Anders als im „Nine Eleven Bowl“ vor Jahresfrist sind von den Spielern indes keine patriotischen Sprüche zu hören. Der Mann, an dem sich die Geister in den USA derzeit scheiden, ist nicht Hussein, sondern Jon Gruden. Der Cheftrainer der Buccaneers hat vier Jahre lang vergeblich versucht, die Raiders als deren Headcoach in die Super Bowl zu führen und war vor Jahresfrist zum Team aus Florida gewechselt. Die „Bucs“ haben sich die Dienste Grudens acht Millionen Dollar Ablöse und die Zugriffsrechte auf vier vielversprechende Collegespieler kosten lassen – und wurden mit dem ersten Finaleinzug der Teamgeschichte belohnt.

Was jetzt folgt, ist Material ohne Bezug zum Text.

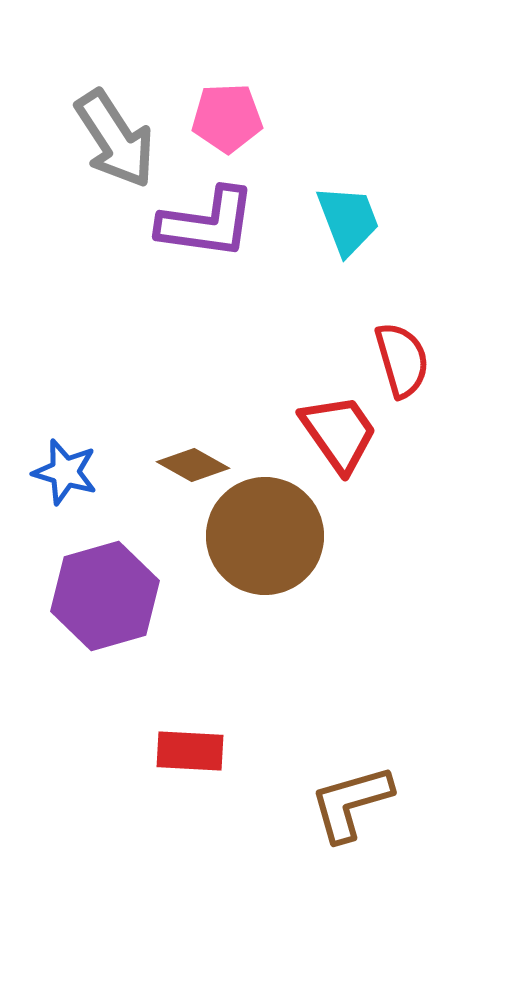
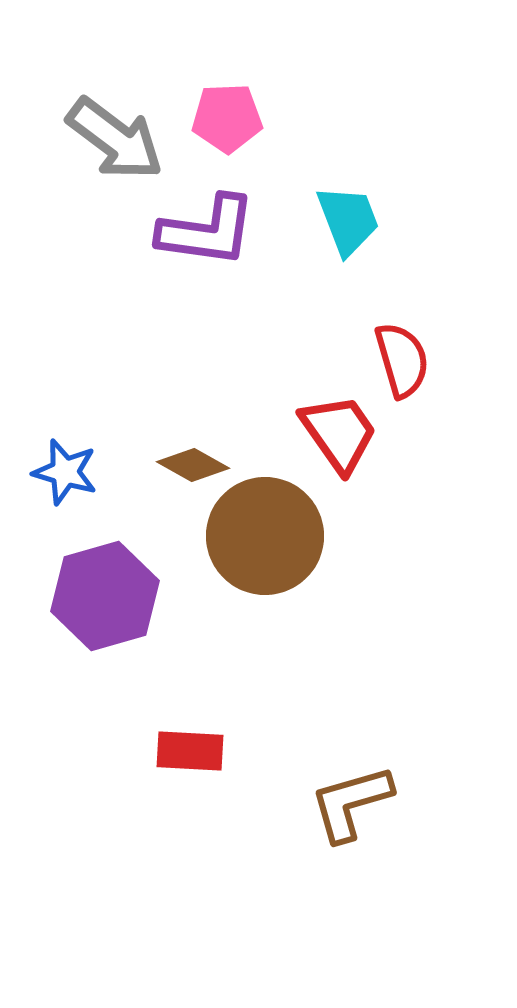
gray arrow: rotated 20 degrees counterclockwise
purple L-shape: moved 8 px down
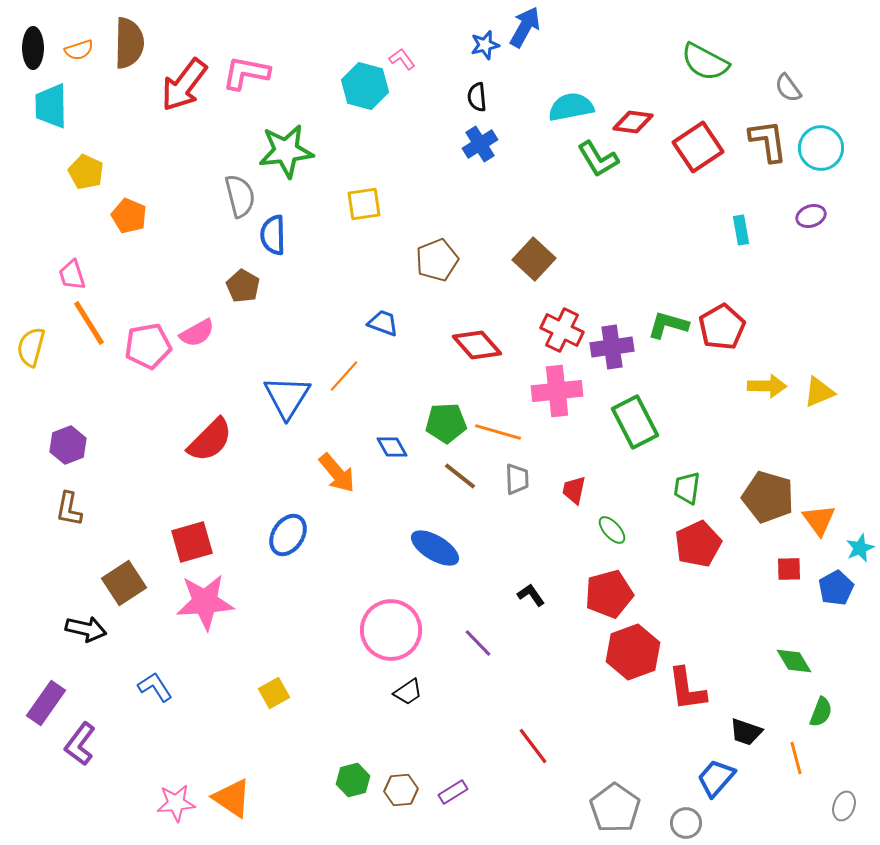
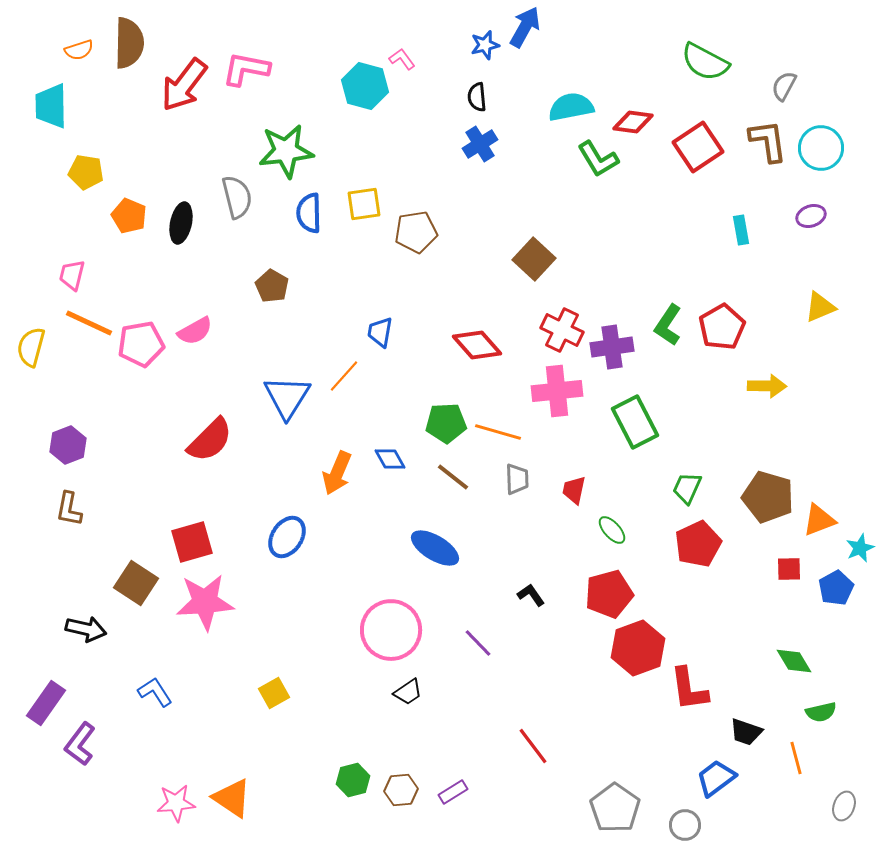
black ellipse at (33, 48): moved 148 px right, 175 px down; rotated 12 degrees clockwise
pink L-shape at (246, 73): moved 4 px up
gray semicircle at (788, 88): moved 4 px left, 2 px up; rotated 64 degrees clockwise
yellow pentagon at (86, 172): rotated 16 degrees counterclockwise
gray semicircle at (240, 196): moved 3 px left, 1 px down
blue semicircle at (273, 235): moved 36 px right, 22 px up
brown pentagon at (437, 260): moved 21 px left, 28 px up; rotated 12 degrees clockwise
pink trapezoid at (72, 275): rotated 32 degrees clockwise
brown pentagon at (243, 286): moved 29 px right
orange line at (89, 323): rotated 33 degrees counterclockwise
blue trapezoid at (383, 323): moved 3 px left, 9 px down; rotated 100 degrees counterclockwise
green L-shape at (668, 325): rotated 72 degrees counterclockwise
pink semicircle at (197, 333): moved 2 px left, 2 px up
pink pentagon at (148, 346): moved 7 px left, 2 px up
yellow triangle at (819, 392): moved 1 px right, 85 px up
blue diamond at (392, 447): moved 2 px left, 12 px down
orange arrow at (337, 473): rotated 63 degrees clockwise
brown line at (460, 476): moved 7 px left, 1 px down
green trapezoid at (687, 488): rotated 16 degrees clockwise
orange triangle at (819, 520): rotated 45 degrees clockwise
blue ellipse at (288, 535): moved 1 px left, 2 px down
brown square at (124, 583): moved 12 px right; rotated 24 degrees counterclockwise
red hexagon at (633, 652): moved 5 px right, 4 px up
blue L-shape at (155, 687): moved 5 px down
red L-shape at (687, 689): moved 2 px right
green semicircle at (821, 712): rotated 56 degrees clockwise
blue trapezoid at (716, 778): rotated 12 degrees clockwise
gray circle at (686, 823): moved 1 px left, 2 px down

Die Raiders geben sich vor dem Wiedersehen mit ihrem stets unter Starkstrom stehenden Extrainer gelassen. „Gruden? Mir ist egal, gegen wen wir spielen. Hier geht’s um die Raiders“, wies Oakland-Ballträger Charlie Garner Fragesteller zurecht. Und der inzwischen 40-jährige Raiders-Oldtimer Jerry Rice, als vermeintliches Ballfänger-Auslaufmodell der San Francisco 49ers einst von Gruden nach Oakland geholt, bekundete dem Trainer des Endspielgegners höflich seinen Respekt: „Er war der Grund, weshalb ich nach Oakland gegangen bin.“

Den US-Medien ist das zu viel der Harmonie. Sie widmeten die ersten Schlagzeilen der „Super Bowl Week“ prompt dem notorisch grimassierenden Blondschopf an der Seitenlinie der „Bucs“. Denn Gruden glänzte bei Ankunft seines Teams auf San Diegos Flughafen Lindburgh Field durch Abwesenheit. Er müsse noch am Spielzugplan fürs Finale werkeln, ließ der mit 39 Jahren jüngste Cheftrainer der NFL ausrichten und schwebte erst tags darauf ein. Mitunter, so mag er sich gedacht haben, muss man seine Gegner hinhalten. Diese, wenn auch keine andere Überzeugung hat Gruden wohl mit Saddam Hussein gemein. Dessen Gegner demonstrieren derweil im und über dem Hafenbecken von San Diego vor interessierten Touristen im Restaurant-Geviert Seaport Village ihren Siegeswillen: mit Kampf-Schlauchbooten, Hubschraubern und Kampfjets. Denn das nächste Spiel ist immer das schwerste.